Janet Woodcock, the head of the FDA’s drug center, said there is a specific focus on policing advertisements. Drugs, medical devices etc, are more complex, and there have been continuous massive changes in the way internet users communicate, especially in the use of social media, such as Facebook and MySpace.
What kind of questions does FDA has in mind? Here are a few;
1) What type of online messaging are regulated companies being held responsible for? And what should they not be responsible for?
2) How do internet companies stay within current regulation, requirements like fair and balance in ads, within the restrictions of perhaps a 140-character tweet area?
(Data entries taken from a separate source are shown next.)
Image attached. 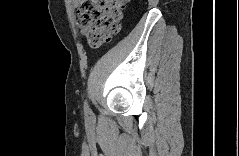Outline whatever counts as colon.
<instances>
[{
  "mask_svg": "<svg viewBox=\"0 0 239 156\" xmlns=\"http://www.w3.org/2000/svg\"><path fill=\"white\" fill-rule=\"evenodd\" d=\"M125 3L122 0H91L78 8V24L92 47H100L119 32Z\"/></svg>",
  "mask_w": 239,
  "mask_h": 156,
  "instance_id": "1",
  "label": "colon"
}]
</instances>
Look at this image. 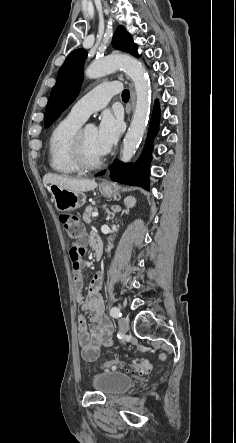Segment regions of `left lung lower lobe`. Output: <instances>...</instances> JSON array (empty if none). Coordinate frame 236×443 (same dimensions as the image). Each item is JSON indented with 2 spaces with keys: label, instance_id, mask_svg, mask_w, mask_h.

3) When would a company have to retract and replace misleading information posted by third parties? Wikipedia allows all of its users to change content, and sometimes information is constantly challenged. With some companies, the FDA fears that they haven’t taken responsibility for known issues, fearing responsibility for retracting everything online.
4) The FDA wants to know what kinds of linking are rightfully used and when consumers find it misleading.
5) There are few sites in the social media that actually protect the consumer for perhaps side effects and other problems with products or services. What reporting and when do companies have to report on the Web to FDA?